Senate Democrats subtitled their Thursday panel as a hearing about “Blackmail, Brinkmanship and Billionaire Backroom Deals.”

“MAGA Republicans’ dangerous bill proposes a terrible choice: Default on our financial obligations, cause widespread pain and wreck our economy. Or gut basic federal programs essential to our economic strength, cause widespread pain and wreck our economy,” said Budget Committee Chair Sheldon Whitehouse of Rhode Island.  

Democrats highlighted a recent Moody’s analysis that projects the GOP bill — when compared to a standalone bill to raise the debt ceiling — would slow the nation’s Gross Domestic Product and cost the economy 780,000 jobs by the end of next year.

“(The Limit, Save, Grow Act) entails significant cuts to government spending beginning in fiscal year 2024, which begins at the end of this year, right at the point in time when the economy is going to be most vulnerable to going into recession. By my calculation, the act will shave spending equal to about a half a percent of GDP in 2024. And that’s a half a percent that the economy does not have,” Zandi told the panel.

Ranking member Chuck Grassley of Iowa maintained that House Republicans “have acted responsibly” in passing their bill to address the debt limit and spending together.

“In contrast, President Biden and Biden Senate Democrats have sat idly by watching the clock get down to default by not thoughtfully engaging. They hope to avoid a substantive debate on a very serious fiscal issue,” Grassley said Thursday.

Minority Leader Mitch McConnell has so far stayed on the sidelines of the debate, reiterating this week that there is “no solution in the Senate.”
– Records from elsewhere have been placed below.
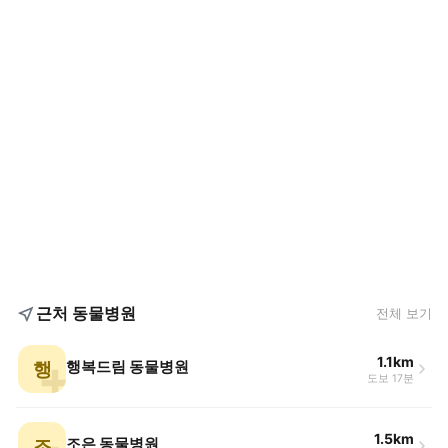
근처 동물병원
전체 보기
1.1km
행
행복드림 동물병원
도보 17분
1.5km
조
조은 동물병원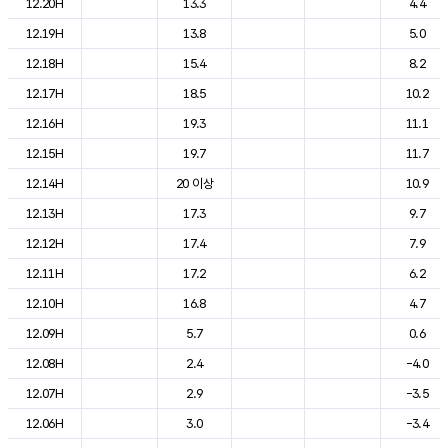
12.20H
13.3
4.4
12.19H
13.8
5.0
12.18H
15.4
8.2
12.17H
18.5
10.2
12.16H
19.3
11.1
12.15H
19.7
11.7
12.14H
20 이상
10.9
12.13H
17.3
9.7
12.12H
17.4
7.9
12.11H
17.2
6.2
12.10H
16.8
4.7
12.09H
5.7
0.6
12.08H
2.4
-4.0
12.07H
2.9
-3.5
12.06H
3.0
-3.4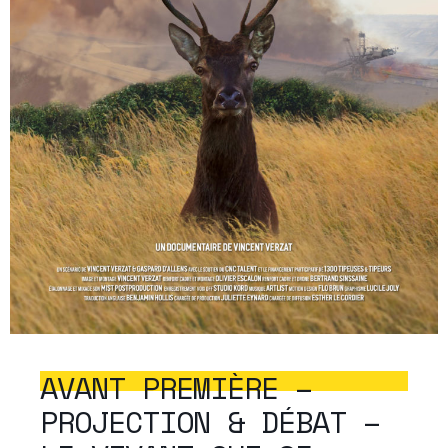
AVANT PREMIÈRE –
PROJECTION & DÉBAT –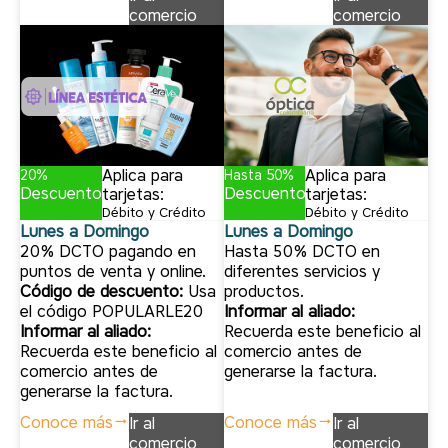
comercio
comercio
Aplica para
Aplica para
20%
Hasta 50%
Descuento
Descuento
tarjetas:
tarjetas:
Débito y Crédito
Débito y Crédito
Lunes a Domingo
Lunes a Domingo
20% DCTO pagando en
Hasta 50% DCTO en
puntos de venta y online.
diferentes servicios y
Código de descuento:
Usa
productos.
el código POPULARLE20
Informar al aliado:
Informar al aliado:
Recuerda este beneficio al
Recuerda este beneficio al
comercio antes de
comercio antes de
generarse la factura.
generarse la factura.
Conoce más
Conoce más
Ir al
Ir al
comercio
comercio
“The only solution is for presidential leadership. President Biden has been sleepwalking towards this crisis,” the Kentucky Republican said on the floor Wednesday. 
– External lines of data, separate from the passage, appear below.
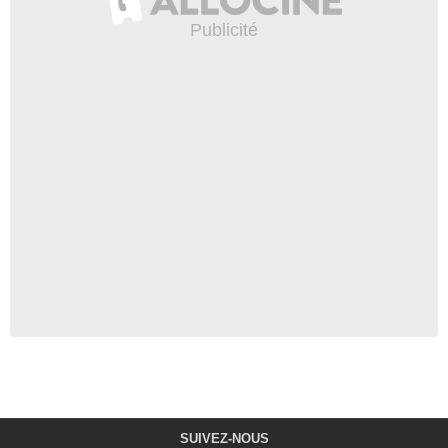
SUIVEZ-NOUS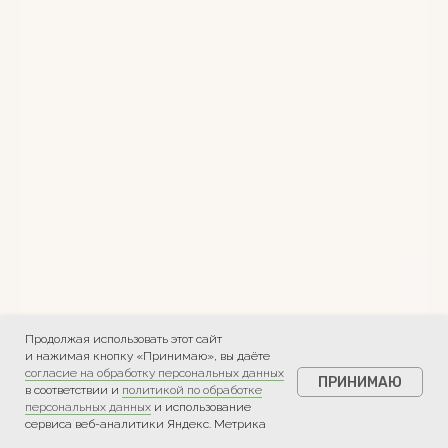
Продолжая использовать этот сайт
и нажимая кнопку «Принимаю», вы даёте
согласие на обработку персональных данных
ПРИНИМАЮ
в соответствии и
политикой по обработке
персональных данных
и использование
сервиса веб-аналитики Яндекс. Метрика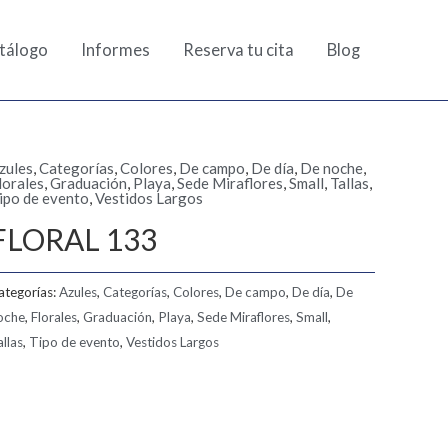
tálogo
Informes
Reserva tu cita
Blog
zules
,
Categorías
,
Colores
,
De campo
,
De día
,
De noche
,
lorales
,
Graduación
,
Playa
,
Sede Miraflores
,
Small
,
Tallas
,
ipo de evento
,
Vestidos Largos
FLORAL 133
ategorías:
Azules
,
Categorías
,
Colores
,
De campo
,
De día
,
De
oche
,
Florales
,
Graduación
,
Playa
,
Sede Miraflores
,
Small
,
allas
,
Tipo de evento
,
Vestidos Largos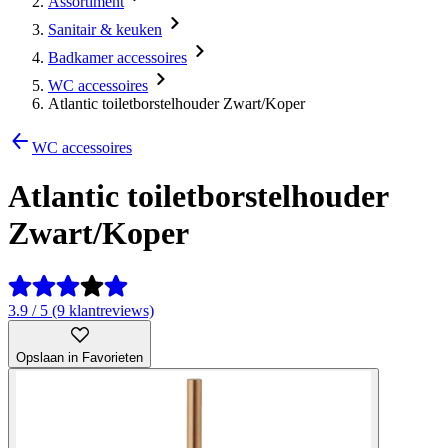
Assortiment
Sanitair & keuken
Badkamer accessoires
WC accessoires
Atlantic toiletborstelhouder Zwart/Koper
WC accessoires
Atlantic toiletborstelhouder
Zwart/Koper
3.9 / 5 (9 klantreviews)
Opslaan in Favorieten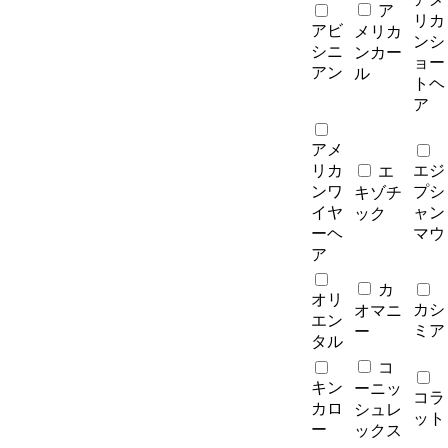
ア
リカ
アビ
メリカ
ンシ
シニ
ンカー
ョー
アン
ル
トヘ
ア
アメ
リカ
エジ
エ
ンワ
プシ
キゾチ
イヤ
ャン
ック
ーヘ
マウ
ア
カ
オリ
カシ
オマニ
エン
ミア
ー
タル
コ
キン
ーニッ
コラ
カロ
シュレ
ット
ー
ックス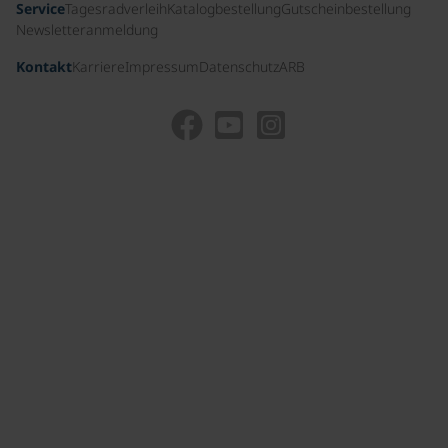
Service
Tagesradverleih
Katalogbestellung
Gutscheinbestellung
Newsletteranmeldung
Kontakt
Karriere
Impressum
Datenschutz
ARB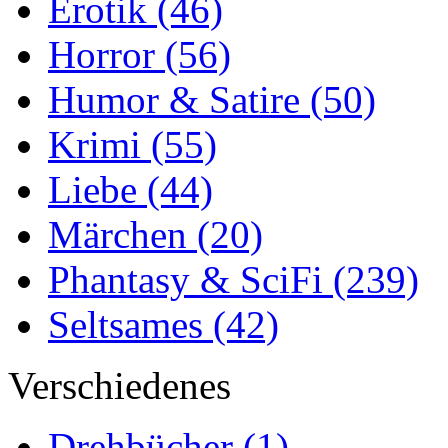
Erotik
(46)
Horror
(56)
Humor & Satire
(50)
Krimi
(55)
Liebe
(44)
Märchen
(20)
Phantasy & SciFi
(239)
Seltsames
(42)
Verschiedenes
Drehbücher
(1)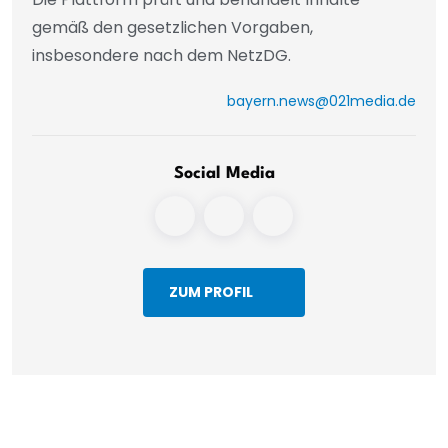
gemäß den gesetzlichen Vorgaben,
insbesondere nach dem NetzDG.
bayern.news@021media.de
Social Media
ZUM PROFIL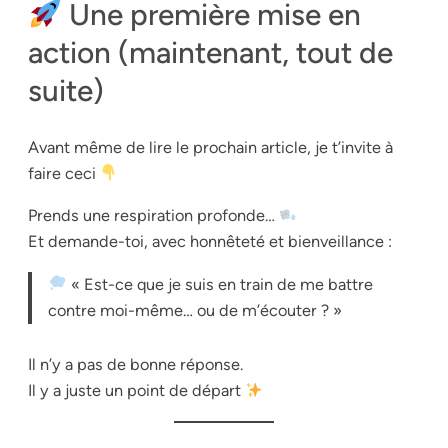
Une première mise en
action (maintenant, tout de
suite)
Avant même de lire le prochain article, je t’invite à
faire ceci
Prends une respiration profonde…
Et demande-toi, avec honnêteté et bienveillance :
« Est-ce que je suis en train de me battre
contre moi-même… ou de m’écouter ? »
Il n’y a pas de bonne réponse.
Il y a juste un point de départ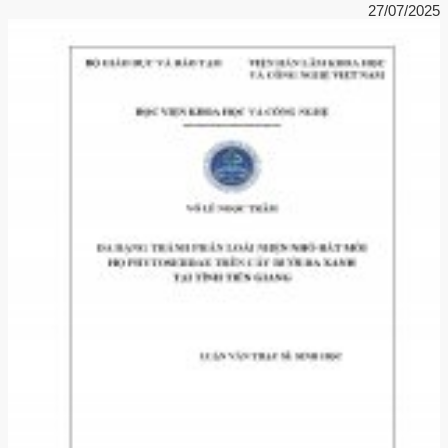
27/07/2025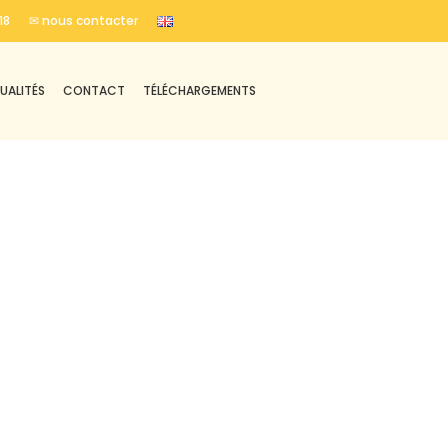
18
✉ nous contacter
UALITÉS
CONTACT
TÉLÉCHARGEMENTS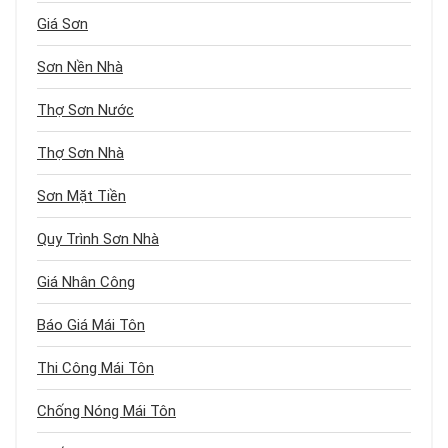
Giá Sơn
Sơn Nền Nhà
Thợ Sơn Nước
Thợ Sơn Nhà
Sơn Mặt Tiền
Quy Trình Sơn Nhà
Giá Nhân Công
Báo Giá Mái Tôn
Thi Công Mái Tôn
Chống Nóng Mái Tôn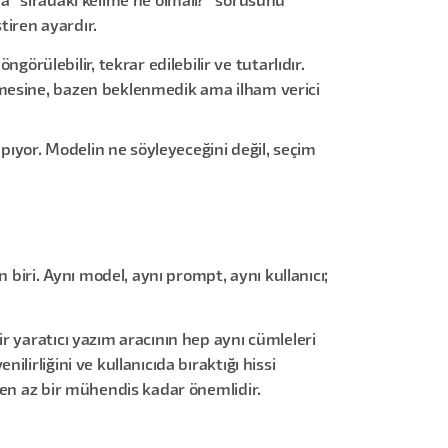
a "sıradaki kelime ne olmalı?" sorusunu
ştiren ayardır.
örülebilir, tekrar edilebilir ve tutarlıdır.
lenmesine, bazen beklenmedik ama ilham verici
apıyor. Modelin ne söyleyeceğini değil, seçim
iri. Aynı model, aynı prompt, aynı kullanıcı;
r yaratıcı yazım aracının hep aynı cümleleri
irliğini ve kullanıcıda bıraktığı hissi
 en az bir mühendis kadar önemlidir.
The White House meanwhile has been hammering the talking points this week that McCarthy’s deal will threaten health care for 21 million Americans, potentially cut veterans’ benefits and pull 2,000 Customs and Border Patrol agents off the job.

“This President has not backed away. The problem is who you value in this country. Is it a special interest, or do you want to save (money) on the backs of people who can least afford it?” said Shalanda Young, director of the Office of Management and Budget, at the White House press briefing Thursday. 

Finding a new path

Witnesses testifying before Thursday’s Senate panel also called for Congress to find an altogether new path for fiscal negotiations rather than repeating down-to-the-wire politically fraught fights each time the U.S. edges toward a fiscal cliff.
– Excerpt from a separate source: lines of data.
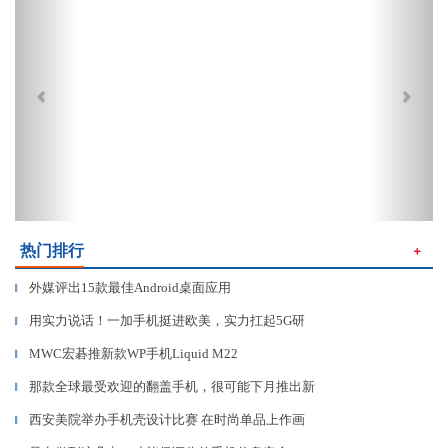
热门排行
＋
外媒评出15款最佳Android桌面应用
▎
用实力说话！一加手机挺进欧美，实力扛起5G研
▎
MWC宏碁推新款WP手机Liquid M22
▎
那款全球最受欢迎的翻盖手机，很可能下月推出新
▎
西安美院举办手机壳设计比赛 在时尚单品上作画
▎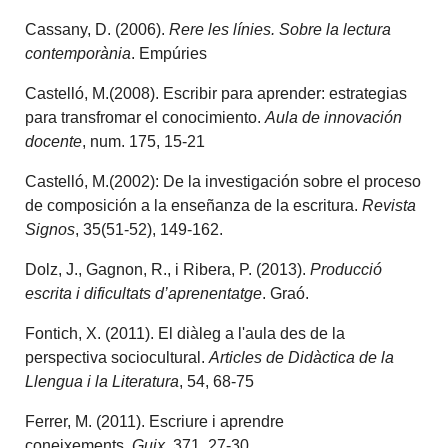
Cassany, D. (2006).
Rere les línies. Sobre la lectura
contemporània
. Empúries
Castelló, M.(2008). Escribir para aprender: estrategias
para transfromar el conocimiento.
Aula de innovación
docente
, num. 175, 15-21
Castelló, M.(2002): De la investigación sobre el proceso
de composición a la enseñanza de la escritura.
Revista
Signos
, 35(51-52), 149-162.
Dolz, J., Gagnon, R., i Ribera, P. (2013).
Producció
escrita i dificultats d’aprenentatge
. Graó.
Fontich, X. (2011). El diàleg a l'aula des de la
perspectiva sociocultural.
Articles de Didàctica de la
Llengua i la Literatura
, 54, 68-75
Ferrer, M. (2011). Escriure i aprendre
coneixements.
Guix
, 371, 27-30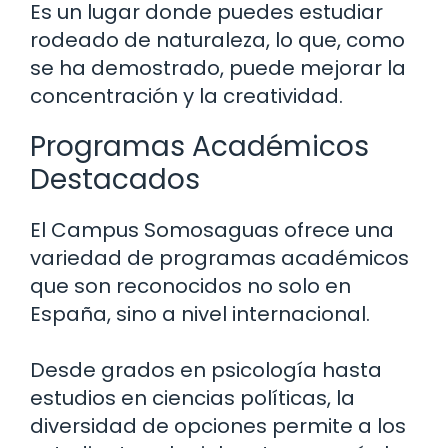
Es un lugar donde puedes estudiar
rodeado de naturaleza, lo que, como
se ha demostrado, puede mejorar la
concentración y la creatividad.
Programas Académicos
Destacados
El Campus Somosaguas ofrece una
variedad de programas académicos
que son reconocidos no solo en
España, sino a nivel internacional.
Desde grados en psicología hasta
estudios en ciencias políticas, la
diversidad de opciones permite a los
“It is critically important for the U.S. to avoid future debt ceiling brinkmanship,” said Jason Fitchner, the Bipartisan Policy Center’s vice president and chief economist.

The organization suggests a framework going forward to align the debt limit with the annual budget process along with an off-ramp to trigger a debt ceiling suspension if the U.S. comes within 60 days of reaching its statutory borrowing limit.

Congress has approved 102 separate adjustments to the debt ceiling since the end of World War II. 

The body raised the debt ceiling three times under the Trump administration. Under Biden in December 2021, Congress increased the debt limit by $2.5 trillion to $31.38 trillion. 

The U.S. hit its borrowing limit on Jan. 19, triggering the Treasury Department to invoke “extraordinary measures,” or special accounting maneuvers, to continue paying the nation’s bills.

Adding to its budgeting maneuvers, the Treasury has begun suspending the issuance of State and Local Government Series securities — special securities offered to state and local governments that count against the debt ceiling. The maneuver was also used in the 2014 and 2015 debt ceiling debates as a way to delay the U.S. from reaching its borrowing limit.